§ TASK: A word-for-word transcript of the closing lines is required: from the one with "llence Defined" through the final line of the data.

§ DATA EXTRACT:
■ ■ ■

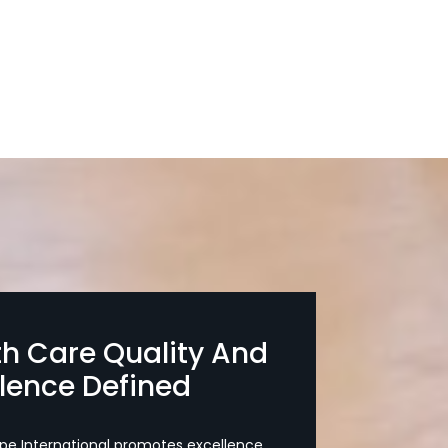
th Care Quality And
llence Defined
pe International promotes excellence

■ ■ ■

§ RESULT FOR THIS EXERCISE:
llence Defined
pe International promotes excellence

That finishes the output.